> **WHAT YOU NEED TO DO**
Everything from the line with "Online Service & MOT booking" down to the last line of the material below must be written out exactly. Leave out all other lines.
--- START ---
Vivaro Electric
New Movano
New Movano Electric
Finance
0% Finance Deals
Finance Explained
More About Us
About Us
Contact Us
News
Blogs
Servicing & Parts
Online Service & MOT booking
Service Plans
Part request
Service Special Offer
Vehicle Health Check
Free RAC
--- END ---
> **ANSWER TO THIS EXERCISE**
Online Service & MOT booking
Service Plans
Part request
Service Special Offer
Vehicle Health Check
Free RAC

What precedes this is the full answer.